Conhecer a si mesma foi a primeira evidência de como as Tendas contribuíram para esse processo de aprender a ser mulher que as entrevistadas trouxeram. Isso porque um dos passos fundamentais desse processo envolve examinar e ressignificar as relações primordiais que nos constituem e que, influenciadas por um sistema patriarcal de cunho dominador, tendem a incentivar a competição, a comparação entre pares, além de um jeito de ser e viver a vida predominantemente inautêntico e desconectado de si, fortemente pautado por expectativas parentais e socioculturais. Retomar tais relações nas Tendas parece favorecer um processo de amadurecimento de cada mulher enquanto pessoa, reconfigurando sua existência de forma mais autêntica e consciente de si. Desse modo, é possível aprender a fazer escolhas de acordo com sua estrutura interna de referências, podendo se despir de falsos mantos e se desprender de tudo que não é verdadeiramente seu ou escolha sua para escrever uma nova história de vida.         Outra importante contribuição que se evidenciou nesse processo foi a (re)descoberta de um poder diferenciado, caracteristicamente feminino, por meio da convivência com outras mulheres, resgatando a possibilidade de se aprender umas com as outras, onde somos mães, filhas e irmãs umas das outras, reconhecendo a beleza e a ternura desse processo. Assim, ao mesmo tempo em que estar nesses círculos contribui para uma presença mais autêntica e inteira, também colabora para a construção de um eu em relacionamento. Desse modo, as participantes podem aprender a confiar na mulher, nas mulheres e em si mesmas enquanto mulheres, podendo assim agenciar o desenvolvimento de um senso de fraternidade com o qual as pessoas aprendam a amar, compreender, cuidar e se curar.

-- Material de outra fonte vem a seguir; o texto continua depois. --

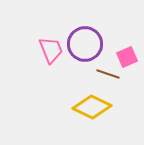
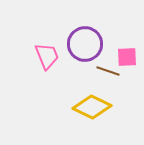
pink trapezoid: moved 4 px left, 6 px down
pink square: rotated 20 degrees clockwise
brown line: moved 3 px up
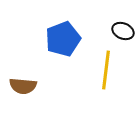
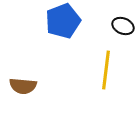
black ellipse: moved 5 px up
blue pentagon: moved 18 px up
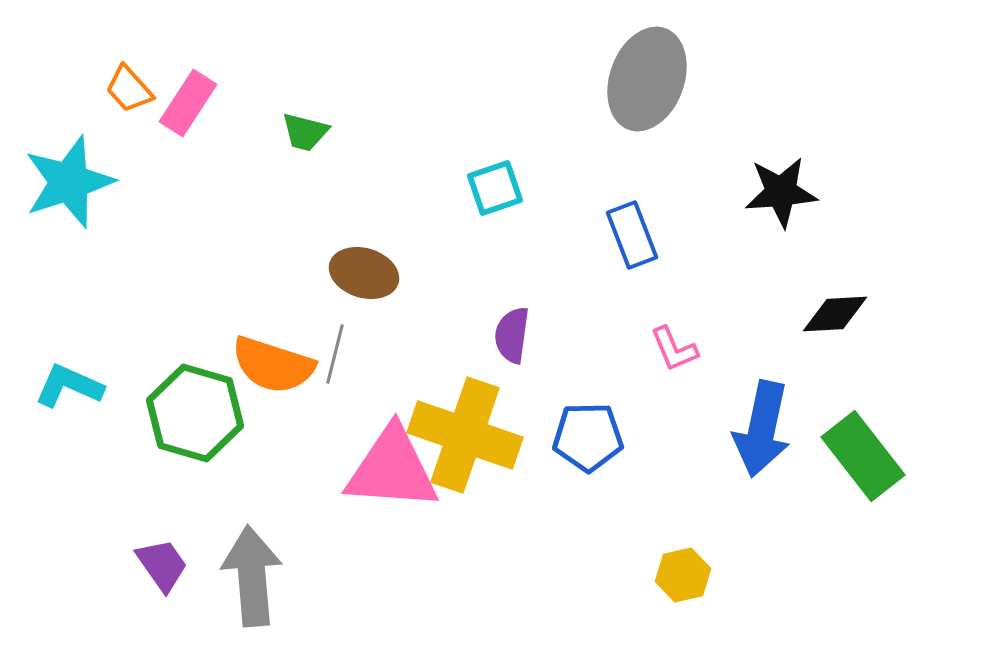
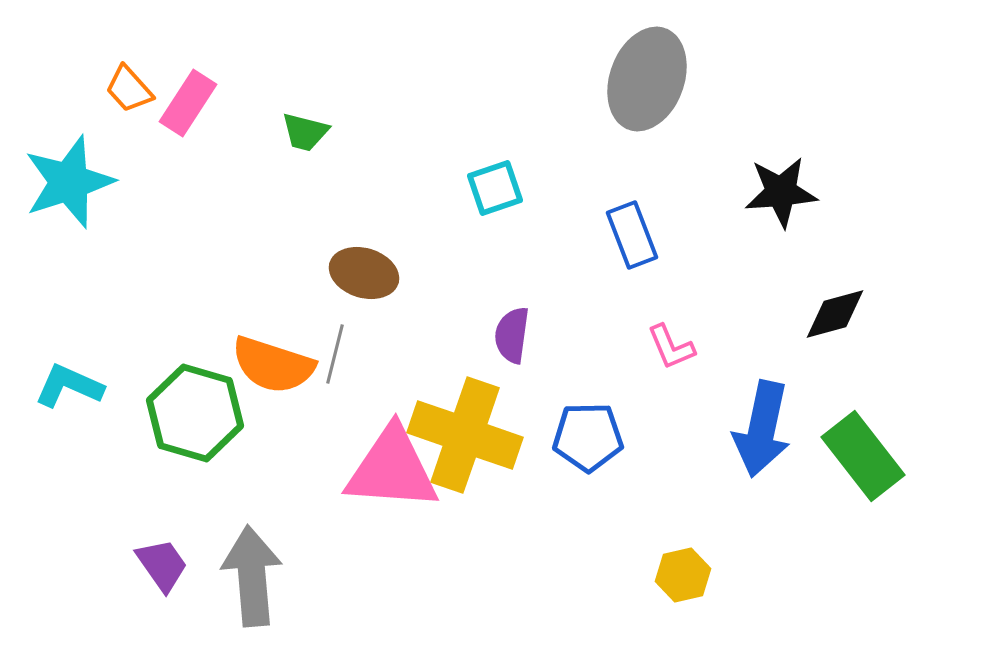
black diamond: rotated 12 degrees counterclockwise
pink L-shape: moved 3 px left, 2 px up
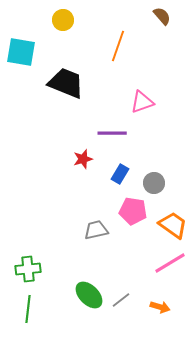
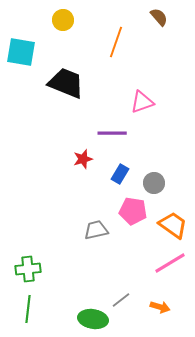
brown semicircle: moved 3 px left, 1 px down
orange line: moved 2 px left, 4 px up
green ellipse: moved 4 px right, 24 px down; rotated 36 degrees counterclockwise
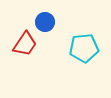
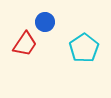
cyan pentagon: rotated 28 degrees counterclockwise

Outro ponto que chama a atenção é a ressacralização da mulher por meio do reinvestimento na natureza cíclica e singular de cada uma e da valorização do corpo feminino, respeitando-o como fonte de autoconhecimento e conhecimento do mundo, fazendo reemergir o eu instintivo que foi progressivamente desvalorizado pela cultura dos últimos séculos e integrando-o às dimensões racional e afetiva. Esse resgate é fundamental quando se fala em inteireza. Somente assim cada mulher poderá chegar à capacidade de fazer escolhas genuinamente em concordância com seus anseios pessoais mais profundos e se desenvolver rumo à plenitude. Nas Tendas isso tem relação direta com outro aspecto evidenciado na pesquisa, referindo-se à valorização das experiências ao longo da vida como possibilidades de formação ao ritualizá-las por meio de cantos, danças, histórias, fazendo com que uma existência baseada em automatismos inconscientes se transforme numa existência plena de sentido e significado.

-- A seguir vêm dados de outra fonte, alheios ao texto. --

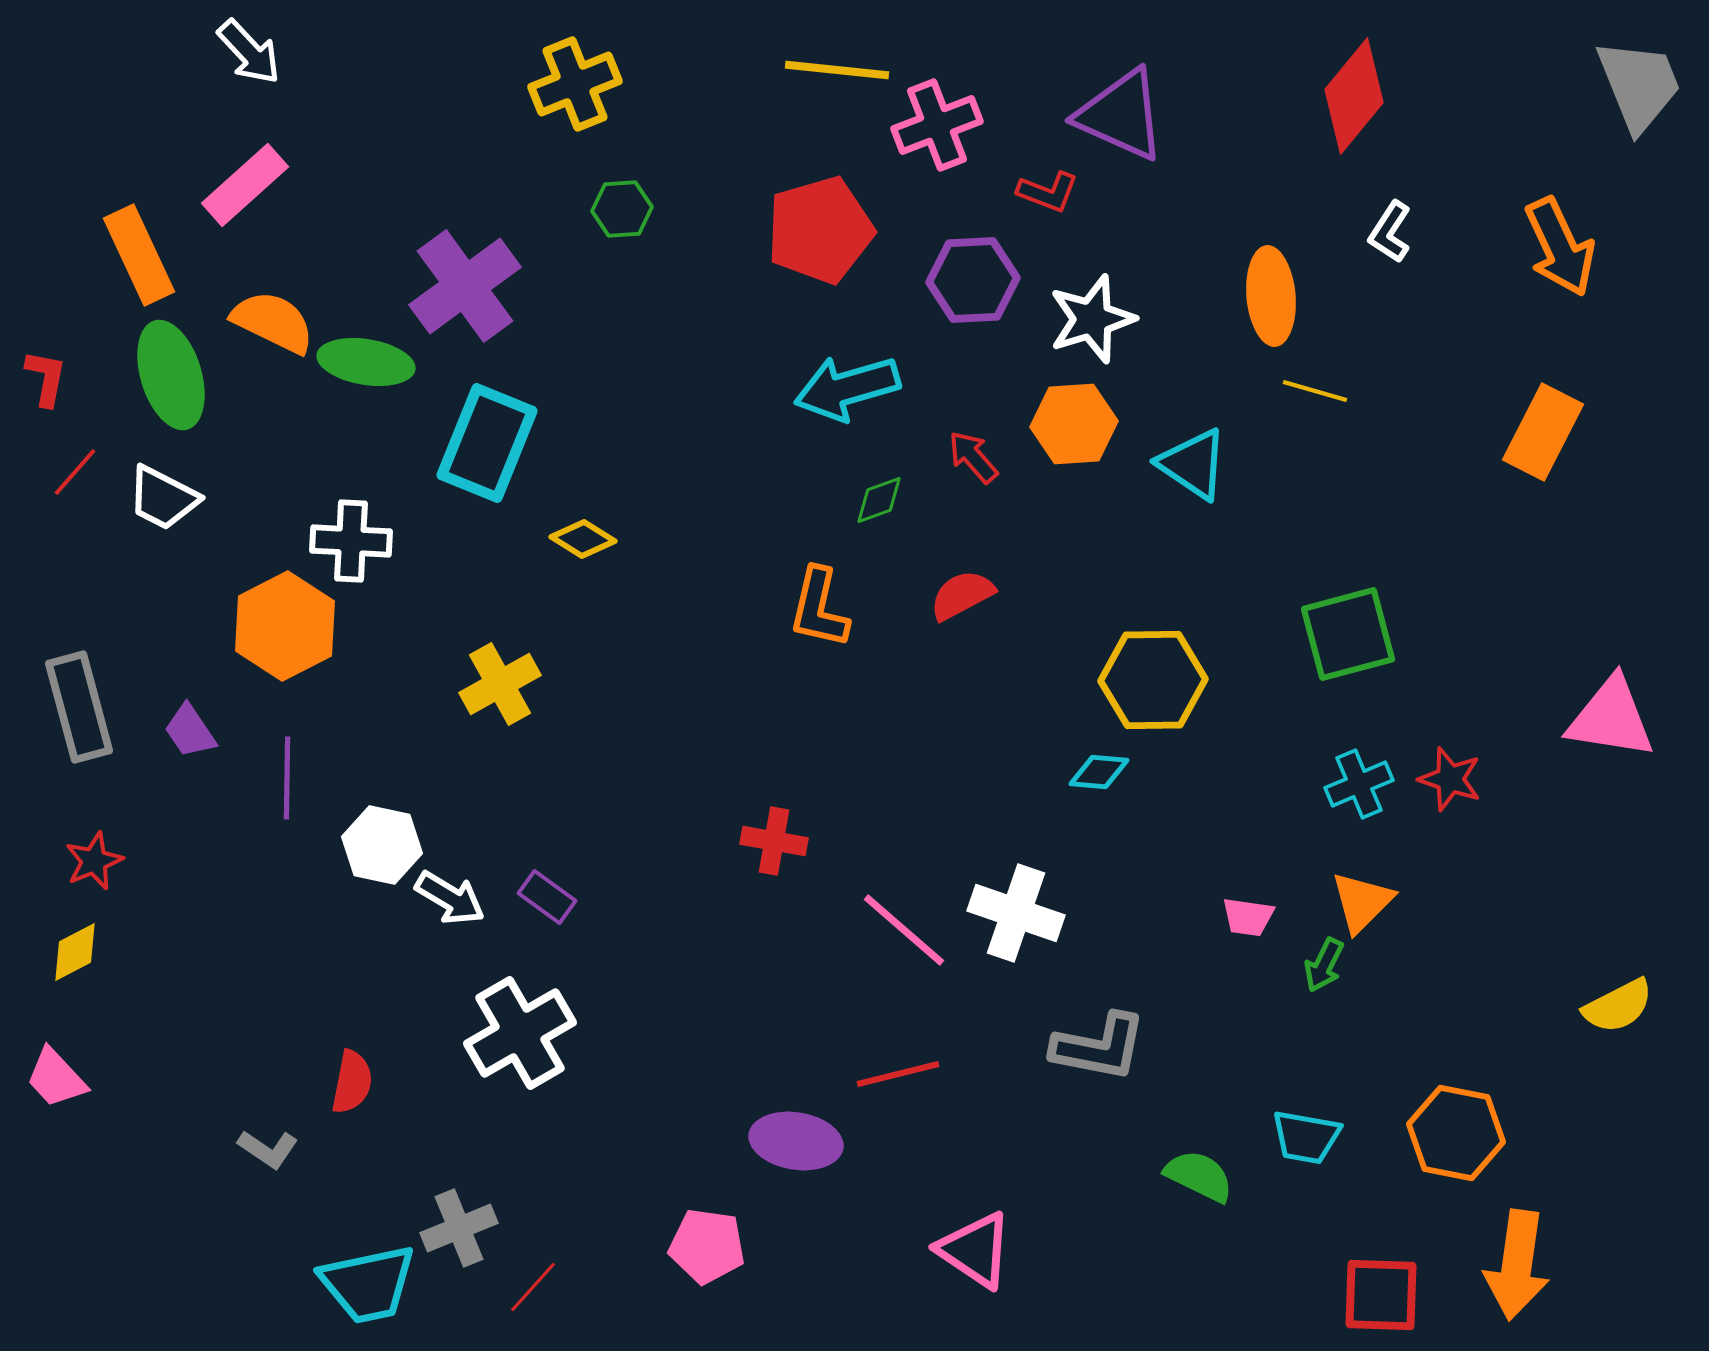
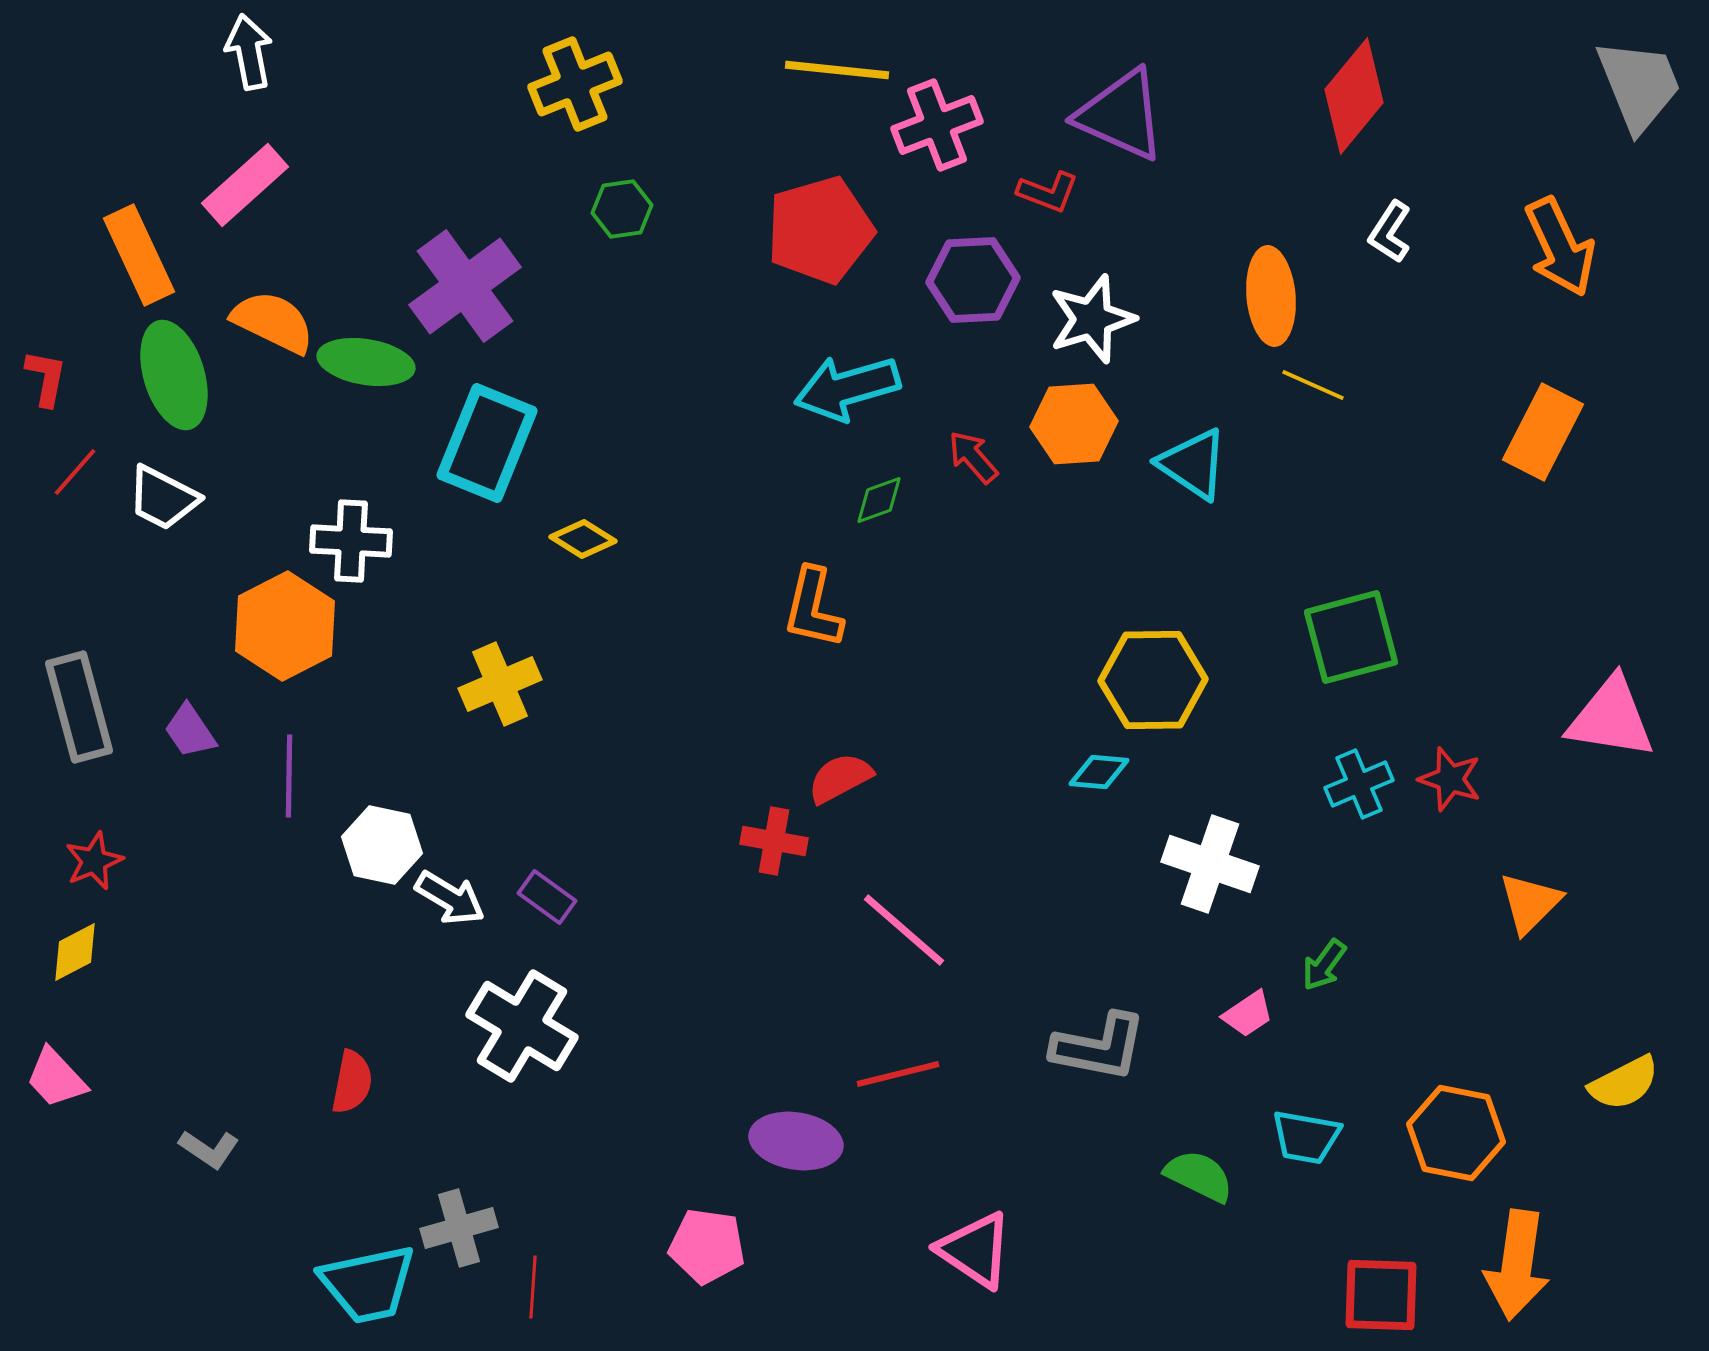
white arrow at (249, 52): rotated 148 degrees counterclockwise
green hexagon at (622, 209): rotated 4 degrees counterclockwise
green ellipse at (171, 375): moved 3 px right
yellow line at (1315, 391): moved 2 px left, 6 px up; rotated 8 degrees clockwise
red semicircle at (962, 595): moved 122 px left, 183 px down
orange L-shape at (819, 608): moved 6 px left
green square at (1348, 634): moved 3 px right, 3 px down
yellow cross at (500, 684): rotated 6 degrees clockwise
purple line at (287, 778): moved 2 px right, 2 px up
orange triangle at (1362, 902): moved 168 px right, 1 px down
white cross at (1016, 913): moved 194 px right, 49 px up
pink trapezoid at (1248, 917): moved 97 px down; rotated 42 degrees counterclockwise
green arrow at (1324, 965): rotated 10 degrees clockwise
yellow semicircle at (1618, 1006): moved 6 px right, 77 px down
white cross at (520, 1033): moved 2 px right, 7 px up; rotated 29 degrees counterclockwise
gray L-shape at (268, 1149): moved 59 px left
gray cross at (459, 1228): rotated 6 degrees clockwise
red line at (533, 1287): rotated 38 degrees counterclockwise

Por fim, mas não menos importante se considerarmos a educação e a vida numa perspectiva holística, as participantes demonstraram que participar das Tendas proporcionou uma maior conscientização de que masculino e feminino são polaridades e qualidades inerentes a homens e mulheres, assim como a tudo presente no universo, possibilitando maior aceitação e apreciação do feminino historicamente renegado e fazendo com que as mulheres deixem de considerar os homens como seus melhores amigos simplesmente por serem homens, conforme algumas histórias das entrevistadas evidenciaram, ou mesmo como inimigos das mulheres. Essa parece ser a semente de um processo que nos permitirá, enquanto humanidade, crescer individual e coletivamente a partir das singularidades pertinentes a cada ser, possibilitando modos de viver menos hierarquizados no sentido de promover maior equidade e respeito às diferenças.

Se hoje sou imensamente grata a Martín e Bella, que têm aberto caminhos inimagináveis ao me convocarem para ser sua mãe, a mãe e a mulher que tenho aprendido a ser trazem profundas marcas da minha trajetória como pesquisadora e, especialmente, como participante dos Círculos Femininos Tenda da Terra e Tenda da Lua.